However, the Commission’s report did not address these concerns adequately on this issue.

The recommendations of the commission were primarily for the formation of DNA (profiling panel as a legal body for the maintenance of DNA panel and DNA database.

The purpose of obtaining the bill is that the DNA database, maintaining unknown dead bodies, Can be identified with criminals with natural accuracy and relative accuracy, where there is a 0.01% error rate in terms of DNA technology, but just a Kanu Minister to introduce provisions to establish bodies, current gaps and defects are not adequately addressed.

DNA Bell
The basic problem approval in the current DNA bill is approval. Justice K.S. According to Puttaswamy (Retired) and triple test given in Meera. Vs Union of India and ORS Regarding privacy:

The second side is a consensus on the privacy decision. Judge DY Chandchood emphasized the importance of “informed consent”. According to the current law, consent was forced to be forcibly and forcibly.

In the case of Potoswamy, a new dimension was given to the consensus, that is, it should be communicated, which means that if all the facts are not known to the person, then the agreed consent will become contaminated.

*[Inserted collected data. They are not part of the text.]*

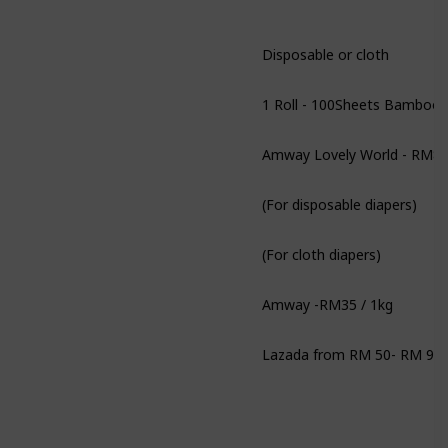
Disposable or cloth
Amway Lovely World - RM84
(For disposable diapers)
(For cloth diapers)
Amway -RM35 / 1kg
Lazada from RM 50- RM 90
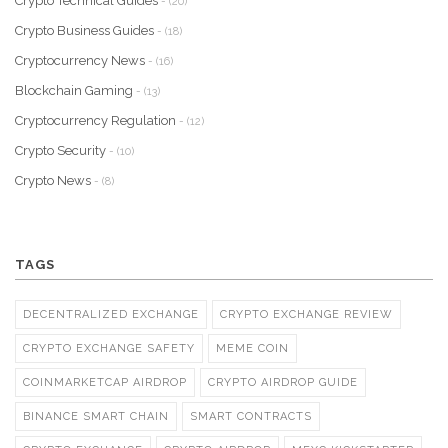
Crypto Technical Guides
- (20)
Crypto Business Guides
- (18)
Cryptocurrency News
- (16)
Blockchain Gaming
- (13)
Cryptocurrency Regulation
- (12)
Crypto Security
- (10)
Crypto News
- (8)
TAGS
DECENTRALIZED EXCHANGE
CRYPTO EXCHANGE REVIEW
CRYPTO EXCHANGE SAFETY
MEME COIN
COINMARKETCAP AIRDROP
CRYPTO AIRDROP GUIDE
BINANCE SMART CHAIN
SMART CONTRACTS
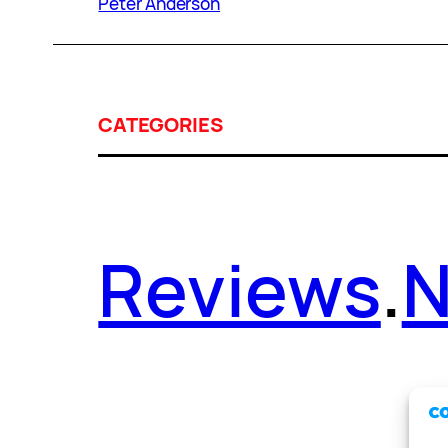
Peter Anderson
CATEGORIES
Reviews
.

Another point where current Draft Law fails in Puttaswamy, in such cases of citizen cases where DNA identification may be necessary, such as paternity suit. In this case, the retention of the DNA profile of the respective parties is not a general purpose.

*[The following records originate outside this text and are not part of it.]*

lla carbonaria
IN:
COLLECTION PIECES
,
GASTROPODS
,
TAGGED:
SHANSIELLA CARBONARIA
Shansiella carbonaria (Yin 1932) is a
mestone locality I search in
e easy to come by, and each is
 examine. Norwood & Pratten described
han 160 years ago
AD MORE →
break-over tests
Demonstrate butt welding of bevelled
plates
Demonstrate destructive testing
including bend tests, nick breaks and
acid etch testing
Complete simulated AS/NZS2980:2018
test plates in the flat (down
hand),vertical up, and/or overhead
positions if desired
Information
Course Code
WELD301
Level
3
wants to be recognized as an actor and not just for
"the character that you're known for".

According to Article 21 and 22 of the Draft Law, the consent of DNA samples should be obtained in all cases except in specific crimes.

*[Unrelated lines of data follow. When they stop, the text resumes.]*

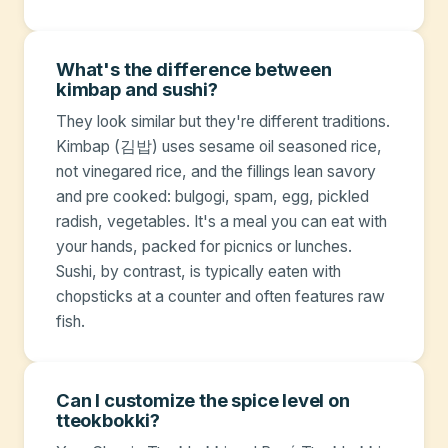
What's the difference between
kimbap and sushi?
They look similar but they're different traditions.
Kimbap (김밥) uses sesame oil seasoned rice,
not vinegared rice, and the fillings lean savory
and pre cooked: bulgogi, spam, egg, pickled
radish, vegetables. It's a meal you can eat with
your hands, packed for picnics or lunches.
Sushi, by contrast, is typically eaten with
chopsticks at a counter and often features raw
fish.
Can I customize the spice level on
tteokbokki?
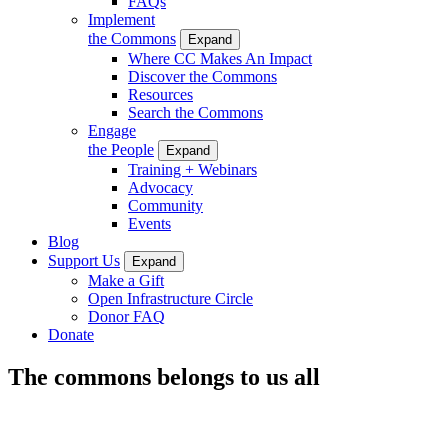
FAQs
Implement
the Commons
Expand
Where CC Makes An Impact
Discover the Commons
Resources
Search the Commons
Engage
the People
Expand
Training + Webinars
Advocacy
Community
Events
Blog
Support Us
Expand
Make a Gift
Open Infrastructure Circle
Donor FAQ
Donate
The commons belongs to us all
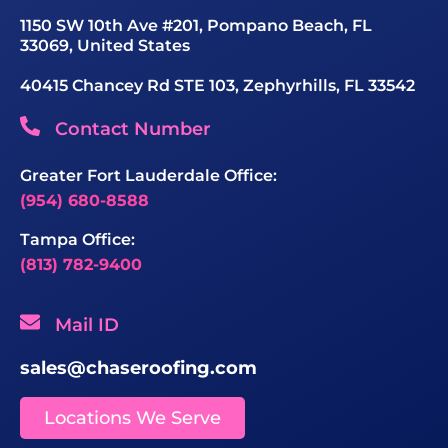
1150 SW 10th Ave #201, Pompano Beach, FL
33069, United States
40415 Chancey Rd STE 103, Zephyrhills, FL 33542
Contact Number
Greater Fort Lauderdale Office:
(954) 680-8588
Tampa Office:
(813) 782-9400
Mail ID
sales@chaseroofing.com
Locations We Serve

The interpretation states that specific crimes are those where punishment is seven years or more or death. If the consent can not be obtained – in a criminal case – the sample can be collected on the order of the judge.

The problem here is that it is well known that the police specializes in influencing the persons in their custody – either by force or by prosecution – and thus, although Article 25 of the Indian Evidence Act, 1872 provides this investigation That the identity of the court is unacceptable, the police can encourage self-harassment by testing DNA.

An important privacy problem arises around the proposed DNA data banks. It has been envisaged that they will be established and maintained at regional and central levels.

These data banks will maintain six indicators: Crime Scene Index, Criminal Index, Suspect Index, guarantor index, missing person index and unknown dead person index.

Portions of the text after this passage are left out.